An AI That Comes Closer To Human Perception

At a June press conference in Paris, Meta Group research director Yann Le Cun announced a new breed of AI that learns by comparing abstract representations of images, rather than comparing the pixels themselves. Named I-JEPA, this AI shows excellent performance on multiple computer vision tasks. The representations learned from I-JEPA can also be used for many different applications. For this purpose, the researchers trained a special mink transformer-like learning model with 632 million parameters and 16 GPUs (type A100) in less than 72 hours. With only twelve labeled examples per class, the I-JEPA model managed to classify images as well as any artificial intelligence trained on millions of examples from the ImageNet reference database. The scientific work was exhibited at the CVPR 2023 international conference in Toronto at the end of June and is available online.

Build machines that learn even faster

This AI is a foretaste of Yann La Cun’s vision of new statistical learning architectures aimed at creating machines capable of learning internal models of how the world works. The goal? Learn much faster, plan complex tasks and easily adapt to unfamiliar situations. In short, getting a little closer to human intelligence…

In practice, the implemented model aims to predict the appearance of one part of an input (e.g. an image or a piece of text) based on the appearance of other parts of the same input. By predicting representations at a high level of abstraction instead of predicting pixel values, one hopes to learn useful representations that also avoid the limitations of generative approaches, the basis of the big language models that have caused so much excitement lately (like ChatGPT) .

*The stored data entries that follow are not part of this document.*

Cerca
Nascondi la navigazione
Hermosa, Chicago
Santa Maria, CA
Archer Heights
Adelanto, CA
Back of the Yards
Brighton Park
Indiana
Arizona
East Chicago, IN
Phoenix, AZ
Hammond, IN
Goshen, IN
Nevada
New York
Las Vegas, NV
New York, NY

Effective, but (already) outdated

What is the difference between the two? Generative architectures learn by deleting or distorting parts of the model input—for example, by deleting part of a photo or hiding certain words in a passage of text. They then try to predict damaged or missing pixels or words. However, although very effective, these methods have a major flaw: the model tries to fill in all the missing information, even when the world is inherently unpredictable. Therefore, generative methods can be prone to errors that a human would never make because they focus too much on irrelevant details instead of capturing predictable high-level concepts. Contributing to this limitation is the tendency to “hallucinate”—that is, to tell false things—inherent in large language models. In addition, it is notoriously difficult for generative models to accurately design human hands (in the images so created, characters often have extraneous or deformed fingers, a useful clue for detecting a synthetic image).

Eliminate what seems useless

I-JEPA is based on predicting missing information in an abstract representation that is closer to the common understanding people have of it. Compared to generative methods that predict in pixel space, I-JEPA uses abstract prediction targets where unnecessary pixel-level detail may be eliminated. This allows the model to learn more semantic features (like humans do). The newly developed algorithms are able to learn high-level representations of parts of objects without discarding their localized positional information in the image.

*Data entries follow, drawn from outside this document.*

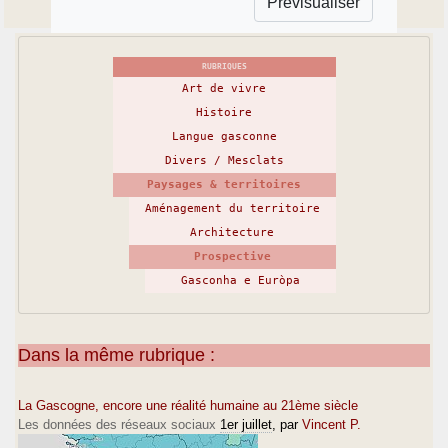
RUBRIQUES
Art de vivre
Histoire
Langue gasconne
Divers / Mesclats
Paysages & territoires
Aménagement du territoire
Architecture
Prospective
Gasconha e Euròpa
Dans la même rubrique :
La Gascogne, encore une réalité humaine au 21ème siècle
Les données des réseaux sociaux
1er juillet
, par
Vincent P.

At a more technical level, “the idea is to create a representation of the model outputs, rather than simply decoding a hidden and learned representation from the input data,” explains Aurélien Rodriguez, a researcher at Meta Research in Paris. “This breakthrough is also due in large part to all the innovations that have been carried out in our research laboratories around the world over the last few years,” says Yann Le Cun.

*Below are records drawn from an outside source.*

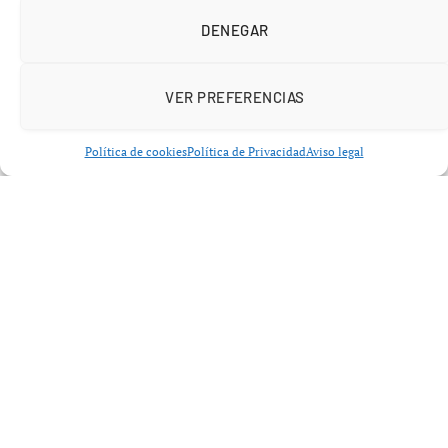
DENEGAR
VER PREFERENCIAS
Política de cookies
Política de Privacidad
Aviso legal
La centrocampista balear volvió a pisar el césped tras
perderse
14 partidos con su club
y
cuatro
compromisos con la selección española
, incluidos
encuentros decisivos de la Nations League. Un parón
largo y exigente que la propia jugadora no oculta que fue
duro:
“Los primeros meses fueron los más
complicados; luego, cuando vuelves al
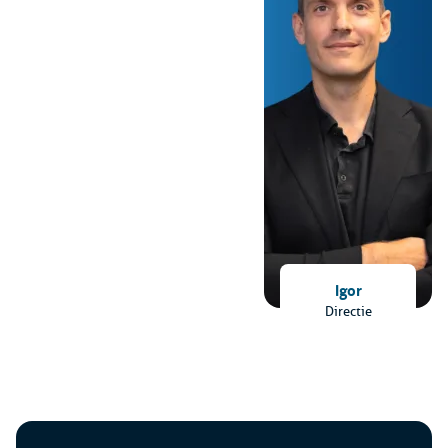
Igor
Directie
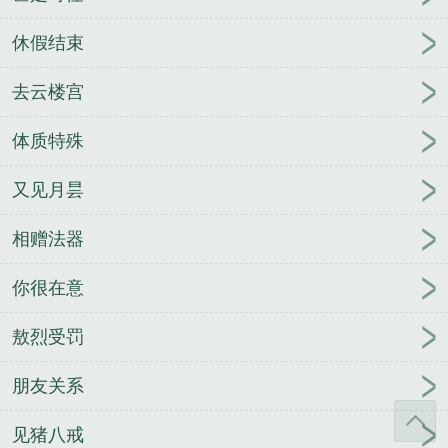
休假结束
去云楼宫
体质特殊
又见月昙
相赠法器
你很在意
敖烈受罚
朋友关系
见猪八戒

After images, this type of method can be extended to coupled text-image data and video data to perform automatic video understanding tasks, the automation of which is still quite rudimentary. Will these novel models take precedence over generative models? Anyway, Meta is right in more ways than one, as the company just announced the release of a new language model called Llama2. Unlike GPT4, it is available in open access and can be found on the Azure (Microsoft) and AWS (Amazon) platforms, as well as via Hugging Face.

Philippe Pajot

opening picture : Example of visualization of plots of I-JEPA predictor. The green boxes represent the reconstructions, the quality of which varies between samples (Source: Meta).